→ PROBLEM DESCRIPTION: Examine the material below and count the lines that hold the word "puede". Report only the number.

----- DATASET RECORDS -----

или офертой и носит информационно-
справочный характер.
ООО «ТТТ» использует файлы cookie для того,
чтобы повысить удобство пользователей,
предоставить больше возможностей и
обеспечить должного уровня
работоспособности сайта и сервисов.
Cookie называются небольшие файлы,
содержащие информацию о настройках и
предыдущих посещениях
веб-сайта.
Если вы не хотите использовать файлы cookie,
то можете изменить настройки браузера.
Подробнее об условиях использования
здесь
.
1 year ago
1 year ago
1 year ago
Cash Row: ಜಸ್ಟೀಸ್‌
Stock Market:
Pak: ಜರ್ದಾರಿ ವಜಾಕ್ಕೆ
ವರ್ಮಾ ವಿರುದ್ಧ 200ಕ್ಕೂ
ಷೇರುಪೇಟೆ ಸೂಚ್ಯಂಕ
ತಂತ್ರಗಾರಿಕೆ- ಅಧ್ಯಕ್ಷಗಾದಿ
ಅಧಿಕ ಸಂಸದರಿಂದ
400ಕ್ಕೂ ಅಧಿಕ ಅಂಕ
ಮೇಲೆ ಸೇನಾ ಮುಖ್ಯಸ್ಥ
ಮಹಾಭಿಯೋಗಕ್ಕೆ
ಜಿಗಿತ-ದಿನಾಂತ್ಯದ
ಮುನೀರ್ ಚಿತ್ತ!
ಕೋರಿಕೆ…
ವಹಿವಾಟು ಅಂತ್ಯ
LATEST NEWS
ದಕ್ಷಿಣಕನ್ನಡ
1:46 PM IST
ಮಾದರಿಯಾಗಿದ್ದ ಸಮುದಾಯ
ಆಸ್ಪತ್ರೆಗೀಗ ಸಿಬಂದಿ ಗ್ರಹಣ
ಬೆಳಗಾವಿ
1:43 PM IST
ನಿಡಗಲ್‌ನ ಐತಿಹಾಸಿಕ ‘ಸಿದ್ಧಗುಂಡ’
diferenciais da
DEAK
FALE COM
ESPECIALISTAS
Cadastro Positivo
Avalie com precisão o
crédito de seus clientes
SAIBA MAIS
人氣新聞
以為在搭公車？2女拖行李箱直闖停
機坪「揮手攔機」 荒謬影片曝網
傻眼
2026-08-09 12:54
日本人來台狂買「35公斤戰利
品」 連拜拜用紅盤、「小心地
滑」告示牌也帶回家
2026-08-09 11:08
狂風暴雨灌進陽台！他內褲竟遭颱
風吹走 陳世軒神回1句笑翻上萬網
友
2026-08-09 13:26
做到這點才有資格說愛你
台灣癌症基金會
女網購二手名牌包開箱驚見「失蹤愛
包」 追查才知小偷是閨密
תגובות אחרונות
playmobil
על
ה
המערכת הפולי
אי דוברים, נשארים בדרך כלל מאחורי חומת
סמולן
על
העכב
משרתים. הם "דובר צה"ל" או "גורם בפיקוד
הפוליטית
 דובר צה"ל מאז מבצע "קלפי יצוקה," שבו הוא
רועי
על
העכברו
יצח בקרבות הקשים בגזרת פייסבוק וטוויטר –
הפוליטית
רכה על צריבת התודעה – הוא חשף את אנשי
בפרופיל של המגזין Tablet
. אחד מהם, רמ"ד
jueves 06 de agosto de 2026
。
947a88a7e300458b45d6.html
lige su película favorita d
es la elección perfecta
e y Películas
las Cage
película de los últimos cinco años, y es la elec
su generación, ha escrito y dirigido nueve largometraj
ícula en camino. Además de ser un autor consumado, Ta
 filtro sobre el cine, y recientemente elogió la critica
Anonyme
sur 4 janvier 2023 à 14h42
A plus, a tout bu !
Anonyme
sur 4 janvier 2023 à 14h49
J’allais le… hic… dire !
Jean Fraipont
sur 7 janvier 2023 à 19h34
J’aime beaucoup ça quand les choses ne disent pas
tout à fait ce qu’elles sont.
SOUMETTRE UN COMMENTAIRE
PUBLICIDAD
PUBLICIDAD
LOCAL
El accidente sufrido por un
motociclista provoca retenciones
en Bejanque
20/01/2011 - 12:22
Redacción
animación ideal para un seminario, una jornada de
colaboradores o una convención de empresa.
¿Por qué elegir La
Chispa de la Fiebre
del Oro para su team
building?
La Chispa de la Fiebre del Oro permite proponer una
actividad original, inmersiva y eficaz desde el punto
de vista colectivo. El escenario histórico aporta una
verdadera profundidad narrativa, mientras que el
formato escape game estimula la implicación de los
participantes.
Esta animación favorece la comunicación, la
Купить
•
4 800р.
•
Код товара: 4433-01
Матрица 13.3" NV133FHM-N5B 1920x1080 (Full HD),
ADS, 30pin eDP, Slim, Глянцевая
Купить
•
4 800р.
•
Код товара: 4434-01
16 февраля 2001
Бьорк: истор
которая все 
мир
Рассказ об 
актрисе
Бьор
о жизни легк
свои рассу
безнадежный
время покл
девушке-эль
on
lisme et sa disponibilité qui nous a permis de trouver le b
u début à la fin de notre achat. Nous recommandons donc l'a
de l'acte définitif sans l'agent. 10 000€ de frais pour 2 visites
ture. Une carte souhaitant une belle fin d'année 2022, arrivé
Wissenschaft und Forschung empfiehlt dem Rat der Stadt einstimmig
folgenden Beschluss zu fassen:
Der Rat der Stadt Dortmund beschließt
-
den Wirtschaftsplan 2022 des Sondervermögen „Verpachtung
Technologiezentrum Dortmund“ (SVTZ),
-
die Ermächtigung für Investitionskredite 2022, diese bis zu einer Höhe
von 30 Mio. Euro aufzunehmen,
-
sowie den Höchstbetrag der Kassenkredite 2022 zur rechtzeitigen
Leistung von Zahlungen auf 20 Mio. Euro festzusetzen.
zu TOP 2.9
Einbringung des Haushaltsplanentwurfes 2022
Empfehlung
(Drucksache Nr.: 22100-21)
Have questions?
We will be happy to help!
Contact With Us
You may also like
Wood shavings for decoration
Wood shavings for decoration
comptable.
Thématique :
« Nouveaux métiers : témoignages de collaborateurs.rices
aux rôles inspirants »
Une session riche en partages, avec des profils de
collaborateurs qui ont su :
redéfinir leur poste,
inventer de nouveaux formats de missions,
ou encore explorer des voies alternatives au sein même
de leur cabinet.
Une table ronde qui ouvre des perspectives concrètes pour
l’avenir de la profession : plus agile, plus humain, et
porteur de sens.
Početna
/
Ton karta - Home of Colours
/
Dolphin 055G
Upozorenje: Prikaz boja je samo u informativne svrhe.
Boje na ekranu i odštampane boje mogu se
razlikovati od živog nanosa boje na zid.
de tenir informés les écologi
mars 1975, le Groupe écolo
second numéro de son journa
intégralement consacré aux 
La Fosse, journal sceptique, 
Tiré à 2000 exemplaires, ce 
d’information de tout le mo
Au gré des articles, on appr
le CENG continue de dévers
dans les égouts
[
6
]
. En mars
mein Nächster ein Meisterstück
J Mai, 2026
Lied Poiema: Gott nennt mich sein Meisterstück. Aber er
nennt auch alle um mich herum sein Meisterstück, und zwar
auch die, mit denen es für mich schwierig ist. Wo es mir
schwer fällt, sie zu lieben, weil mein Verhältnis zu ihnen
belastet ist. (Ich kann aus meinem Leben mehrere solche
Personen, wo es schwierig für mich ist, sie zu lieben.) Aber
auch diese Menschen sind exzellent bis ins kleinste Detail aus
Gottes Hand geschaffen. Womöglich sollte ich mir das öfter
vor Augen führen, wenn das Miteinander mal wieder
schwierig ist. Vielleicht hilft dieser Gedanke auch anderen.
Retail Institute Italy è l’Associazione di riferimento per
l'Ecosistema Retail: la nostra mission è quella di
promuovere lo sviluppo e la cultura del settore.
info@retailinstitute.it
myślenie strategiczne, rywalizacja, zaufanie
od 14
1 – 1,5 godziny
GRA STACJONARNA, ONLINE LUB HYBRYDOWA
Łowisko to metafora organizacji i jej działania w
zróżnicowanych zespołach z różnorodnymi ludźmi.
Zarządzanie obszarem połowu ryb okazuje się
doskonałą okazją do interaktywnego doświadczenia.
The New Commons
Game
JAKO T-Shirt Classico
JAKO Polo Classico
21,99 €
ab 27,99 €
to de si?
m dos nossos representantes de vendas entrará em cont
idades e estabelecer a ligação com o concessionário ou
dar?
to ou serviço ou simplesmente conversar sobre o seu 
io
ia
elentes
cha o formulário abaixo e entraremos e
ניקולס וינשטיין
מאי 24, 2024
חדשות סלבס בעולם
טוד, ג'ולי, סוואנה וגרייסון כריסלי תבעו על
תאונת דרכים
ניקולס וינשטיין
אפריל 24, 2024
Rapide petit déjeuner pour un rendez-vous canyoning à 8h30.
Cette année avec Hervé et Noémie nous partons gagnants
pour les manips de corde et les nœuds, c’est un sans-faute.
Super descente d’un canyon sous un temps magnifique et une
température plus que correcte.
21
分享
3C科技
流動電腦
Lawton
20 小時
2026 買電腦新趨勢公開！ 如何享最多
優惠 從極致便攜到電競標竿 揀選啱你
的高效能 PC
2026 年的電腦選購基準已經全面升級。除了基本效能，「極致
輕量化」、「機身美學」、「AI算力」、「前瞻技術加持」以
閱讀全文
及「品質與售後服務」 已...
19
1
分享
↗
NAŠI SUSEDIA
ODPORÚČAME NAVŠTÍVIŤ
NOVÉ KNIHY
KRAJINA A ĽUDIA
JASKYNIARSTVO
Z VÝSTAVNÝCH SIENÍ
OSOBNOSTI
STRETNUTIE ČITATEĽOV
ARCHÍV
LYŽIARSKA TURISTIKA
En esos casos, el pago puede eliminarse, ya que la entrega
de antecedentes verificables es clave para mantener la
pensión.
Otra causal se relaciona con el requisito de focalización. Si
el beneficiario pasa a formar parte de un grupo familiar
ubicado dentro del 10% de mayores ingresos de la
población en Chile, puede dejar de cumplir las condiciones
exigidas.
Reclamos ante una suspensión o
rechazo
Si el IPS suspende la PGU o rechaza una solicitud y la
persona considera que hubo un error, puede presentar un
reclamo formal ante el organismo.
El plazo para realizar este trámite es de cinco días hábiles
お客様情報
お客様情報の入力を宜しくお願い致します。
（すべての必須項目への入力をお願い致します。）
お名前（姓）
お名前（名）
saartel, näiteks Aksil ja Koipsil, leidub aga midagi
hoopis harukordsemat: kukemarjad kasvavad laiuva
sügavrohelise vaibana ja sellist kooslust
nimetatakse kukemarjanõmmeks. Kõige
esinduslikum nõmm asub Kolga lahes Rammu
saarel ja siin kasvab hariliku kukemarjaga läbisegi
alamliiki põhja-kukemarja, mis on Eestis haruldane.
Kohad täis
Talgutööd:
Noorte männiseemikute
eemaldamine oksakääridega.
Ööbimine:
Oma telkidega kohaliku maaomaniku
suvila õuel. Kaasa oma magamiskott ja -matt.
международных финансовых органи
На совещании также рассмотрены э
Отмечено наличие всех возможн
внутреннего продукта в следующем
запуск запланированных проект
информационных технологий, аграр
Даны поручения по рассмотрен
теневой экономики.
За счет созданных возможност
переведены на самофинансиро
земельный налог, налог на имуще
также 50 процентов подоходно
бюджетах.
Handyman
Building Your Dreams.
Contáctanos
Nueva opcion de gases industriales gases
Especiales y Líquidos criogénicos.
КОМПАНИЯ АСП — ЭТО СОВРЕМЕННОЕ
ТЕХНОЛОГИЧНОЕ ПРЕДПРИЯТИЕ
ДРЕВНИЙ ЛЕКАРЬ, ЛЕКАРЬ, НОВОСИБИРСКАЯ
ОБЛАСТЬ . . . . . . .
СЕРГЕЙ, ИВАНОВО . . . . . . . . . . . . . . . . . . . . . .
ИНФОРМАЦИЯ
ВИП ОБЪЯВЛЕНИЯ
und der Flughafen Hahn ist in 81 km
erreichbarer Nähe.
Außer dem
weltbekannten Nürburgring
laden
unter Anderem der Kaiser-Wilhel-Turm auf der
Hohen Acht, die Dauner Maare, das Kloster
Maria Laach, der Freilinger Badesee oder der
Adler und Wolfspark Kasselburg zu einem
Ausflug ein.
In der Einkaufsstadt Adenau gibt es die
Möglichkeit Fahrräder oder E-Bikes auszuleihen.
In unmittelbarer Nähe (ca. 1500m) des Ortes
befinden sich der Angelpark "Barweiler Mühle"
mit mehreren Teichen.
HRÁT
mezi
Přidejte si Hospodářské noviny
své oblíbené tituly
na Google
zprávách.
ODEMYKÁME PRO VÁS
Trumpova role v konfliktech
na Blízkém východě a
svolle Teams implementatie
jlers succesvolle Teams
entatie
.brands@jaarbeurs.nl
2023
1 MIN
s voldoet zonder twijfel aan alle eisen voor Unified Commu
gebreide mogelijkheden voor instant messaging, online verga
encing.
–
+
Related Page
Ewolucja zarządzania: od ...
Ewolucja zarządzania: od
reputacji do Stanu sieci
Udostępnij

-----

→ WRITTEN ANSWER: 3